Eine Vorsorgevollmacht soll sicherstellen, dass eine Vertrauensperson wichtige Angelegenheiten übernehmen kann, wenn man selbst nicht mehr entscheidungsfähig ist. Bei Unternehmern stellt sich dabei eine zusätzliche Frage: Darf der Vorsorgebevollmächtigte auch Entscheidungen treffen, die mit einer GmbH-Beteiligung verbunden sind?
Mit dieser Frage hatte sich der Oberste Gerichtshof in einer aktuellen Entscheidung auseinanderzusetzen.
Vollmacht für die „Geschäftsführung“ – aber nicht ausdrücklich für das Stimmrecht
Der betroffene Unternehmer war sowohl alleiniger Gesellschafter als auch einziger Geschäftsführer einer GmbH. In seiner Vorsorgevollmacht hatte er seiner Ehefrau eine „allgemeine und unbeschränkte Vollmacht hinsichtlich der Geschäftsführung der Firma“ eingeräumt.
Der entscheidende Punkt: Die Ausübung von Gesellschafterrechten oder insbesondere des Stimmrechts wurde in der Vorsorgevollmacht nicht ausdrücklich genannt.
Nach Eintritt des Vorsorgefalls übte die Ehefrau dennoch das Stimmrecht ihres Mannes in einer Generalversammlung aus. Dabei wurde ein neuer Geschäftsführer bestellt. Die Vorinstanzen waren der Ansicht, dass die Vollmacht dafür nicht ausreiche, weil eine ausdrückliche Ermächtigung zur Stimmrechtsausübung fehle.
Nicht nur der Wortlaut ist entscheidend
Der OGH beurteilte die Sache anders. Ein Vorsorgebevollmächtigter ist nach Wirksamwerden der Vorsorgevollmacht grundsätzlich als gesetzlicher Vertreter anzusehen. Ob er bestimmte Gesellschafterrechte ausüben darf, hängt allerdings weiterhin davon ab, welche Angelegenheiten die konkrete Vorsorgevollmacht umfasst.
Bei der Auslegung ist nicht ausschließlich auf den Wortlaut abzustellen. Entscheidend ist auch, was der Vollmachtgeber mit der Vorsorgevollmacht erreichen wollte. Dafür können seine Lebensumstände zum Zeitpunkt der Errichtung und der Gesamtinhalt der Vollmacht herangezogen werden.
Im konkreten Fall sprach nach Ansicht des OGH vieles dafür, dass der Unternehmer seiner Ehefrau einen umfassenden Einfluss auf die Gesellschaft ermöglichen wollte. Er war damals sowohl Alleingesellschafter als auch alleiniger Geschäftsführer. Die weitreichende Vollmacht in Bezug auf die Geschäftsführung war daher so zu verstehen, dass sie auch jene Gesellschafterentscheidungen umfasste, die unmittelbar die Führung der Gesellschaft betreffen – insbesondere die Entscheidung darüber, wer zum Geschäftsführer bestellt wird.
Klare Regelungen vermeiden spätere Streitigkeiten
Die Entscheidung ist für Unternehmer und GmbH-Gesellschafter von besonderer praktischer Bedeutung. Sie zeigt, dass eine Vorsorgevollmacht unter Umständen mehr erfassen kann, als ihr Wortlaut auf den ersten Blick vermuten lässt. Gleichzeitig müssen die von der Vollmacht umfassten Angelegenheiten ausreichend bestimmbar bleiben. Eine pauschale Generalvollmacht für sämtliche vermögensrechtlichen Angelegenheiten reicht dafür nicht aus.
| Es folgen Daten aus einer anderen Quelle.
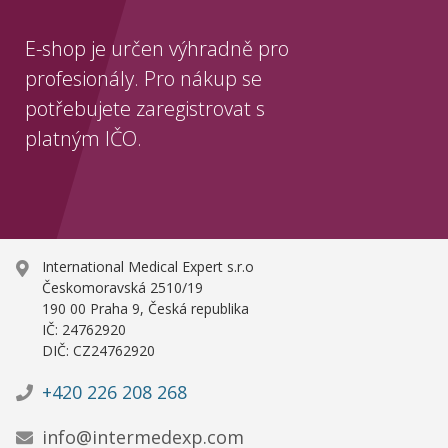
E-shop je určen výhradně pro
profesionály. Pro nákup se
potřebujete zaregistrovat s
platným IČO.
International Medical Expert s.r.o
Českomoravská 2510/19
190 00 Praha 9, Česká republika
IČ: 24762920
DIČ: CZ24762920
+420 226 208 268
info@intermedexp.com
Darauf, dass eine Vorsorgevollmacht im Streitfall entsprechend weit ausgelegt wird, sollte man sich allerdings nicht verlassen. Wer an einer GmbH beteiligt ist, sollte daher ausdrücklich regeln, ob der Vorsorgebevollmächtigte Stimmrechte und sonstige Gesellschafterrechte ausüben sowie Entscheidungen im Zusammenhang mit der Geschäftsführung treffen darf.
Fazit: Im entschiedenen Fall genügte dem OGH eine Vorsorgevollmacht, die ausdrücklich nur auf die Geschäftsführung Bezug nahm, um auch die Stimmabgabe über die Bestellung eines Geschäftsführers zu erfassen. Für die Gestaltungspraxis gilt dennoch: Je eindeutiger die gesellschaftsrechtlichen Befugnisse geregelt sind, desto geringer ist das Risiko von Unklarheiten, wenn die Vorsorgevollmacht tatsächlich benötigt wird.